A grave concern has been that competition rules ‘hold back quality‘. I first wrote about this at the beginning of January 2013 on this blog. The provision (“section 75″) puts rocket boosters into aggressive pimping of NHS services in the private sector, and the rest as they say was history.

In October 2013, it was reported that two NHS hospital trusts in Dorset would not merge on the basis of clinical need, according to the Competition Commission, an economic regulator overseeing the implementation of competition law applying to this country.

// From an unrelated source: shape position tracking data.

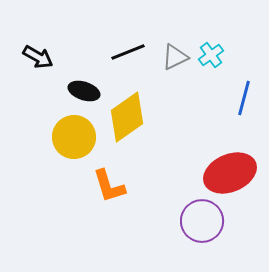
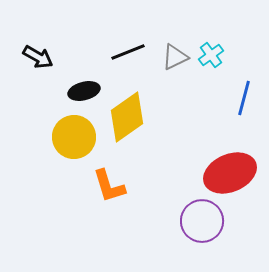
black ellipse: rotated 32 degrees counterclockwise
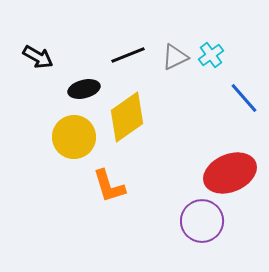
black line: moved 3 px down
black ellipse: moved 2 px up
blue line: rotated 56 degrees counterclockwise
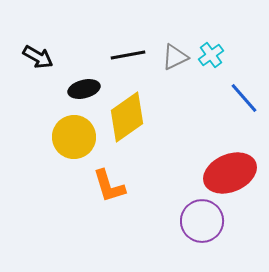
black line: rotated 12 degrees clockwise
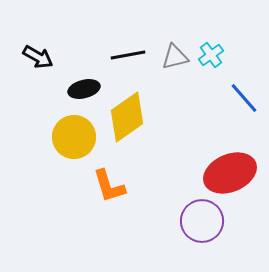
gray triangle: rotated 12 degrees clockwise
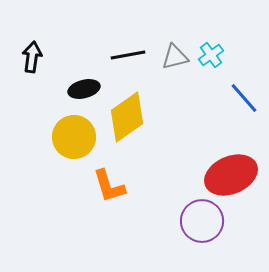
black arrow: moved 6 px left; rotated 112 degrees counterclockwise
red ellipse: moved 1 px right, 2 px down
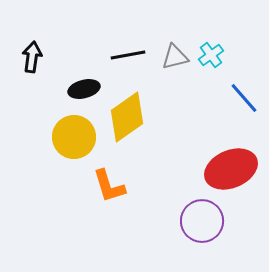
red ellipse: moved 6 px up
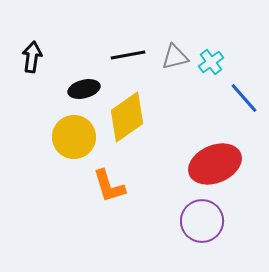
cyan cross: moved 7 px down
red ellipse: moved 16 px left, 5 px up
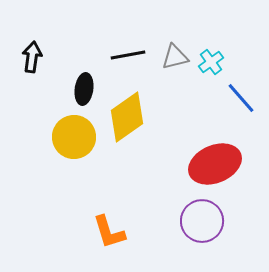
black ellipse: rotated 68 degrees counterclockwise
blue line: moved 3 px left
orange L-shape: moved 46 px down
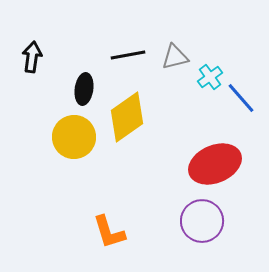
cyan cross: moved 1 px left, 15 px down
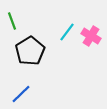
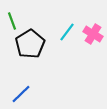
pink cross: moved 2 px right, 2 px up
black pentagon: moved 7 px up
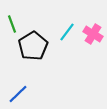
green line: moved 3 px down
black pentagon: moved 3 px right, 2 px down
blue line: moved 3 px left
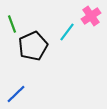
pink cross: moved 2 px left, 18 px up; rotated 24 degrees clockwise
black pentagon: rotated 8 degrees clockwise
blue line: moved 2 px left
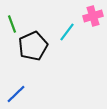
pink cross: moved 2 px right; rotated 18 degrees clockwise
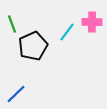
pink cross: moved 1 px left, 6 px down; rotated 18 degrees clockwise
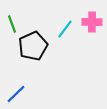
cyan line: moved 2 px left, 3 px up
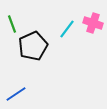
pink cross: moved 1 px right, 1 px down; rotated 18 degrees clockwise
cyan line: moved 2 px right
blue line: rotated 10 degrees clockwise
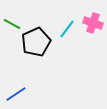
green line: rotated 42 degrees counterclockwise
black pentagon: moved 3 px right, 4 px up
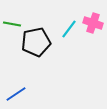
green line: rotated 18 degrees counterclockwise
cyan line: moved 2 px right
black pentagon: rotated 12 degrees clockwise
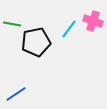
pink cross: moved 2 px up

Whilst Jeremy Hunt never mentions the Lansley Act, there’s no doubt that Labour will wish to repeal it in the first Queen’s Speech of a Labour government. It appears to have appeared to have come from nowhere, though a very good description of how it came about comes from Matthew d’Ancona’s outstanding “In it together” and Nick Timmins’ outstanding “Never again”.

It’s undoubtedly a turgid piece of law, which reads like a patchwork quilt of commercial and corporate law relating to competition, regulation and insolvency. There’s only clause on patient safety, and that enables the abolition of the National Patient Safety Agency. In fact, the Draft Bill on regulation of clinical professionals, proposed by the English Law Commission, thought to be a landmark piece of legislation to promote patient safety, has been bounced into the lifetime of the next parliament.

Despite its length, the Lansley Act has three clear aims: firstly, to outsource NHS services into the private sector as easily as possibly, to bolster the functions of an economic regulator (“Monitor”), and to accelerate the managed decline of NHS units which run into financial trouble. It is indeed a result of a need to ‘liberalise the NHS market’, but as Iceland found out in their large experiment of deregulating the banks, the Lansley Act experiment may be just about to go horribly wrong. NHS campaigners, if they unite, can help to seal its fate.

 

  • http://twitter.com/mjh0421 Mervyn Hyde (@mjh0421)

    Expert opinion at the KNOP AGM yesterday say that unfortunately the changes Labour will make to Lansleys legislation will not stop private companies from competing in the NHS, the tendering process will continue.

    In other words business as usual dressed up as change.

    This is just kicking the can down the road until people resign themselves to accept the private sector as the natural providers of health care, with all that entails.

    Worse provision and increasing costs where the rich get richer out of sick people.

  • http://legal-aware.org/ Shibley Rahman

    We are believe it or not Mervyn on the same side. It depends how they said it – Labour’s plan is to repeal the entire Health and Social Care Act 2012. As far as I know the appetite for IPS clauses in TTIP in countries other than our is zilch so TTIP is running into trouble irrespective of what is happening here. I think though an apocalyptic opposition from KNOP or NHAP undermining Labour is a good way to oil the wheels for a Conservative/UKIP coalition. That would be beyond disastrous.

  • Prue Plumridge

    I believe I have already mentioned this but if the internal market stays which predates the Health and Social Care Act then as Mervyn says it’ll be just kicking the can down the road. Labour have to be much braver in my opinion and perhaps take on board some of the NHAP’S action plan.
    http://nhap.org/action-plan/

  • http://legal-aware.org/ Shibley Rahman

    Thanks Prue. To my knowledge they have, but it’d help a lot if Clive could sit down with Andy to state formally what they agree on. The area which will cause any incoming government problems are the ongoing private finance initiative contracts.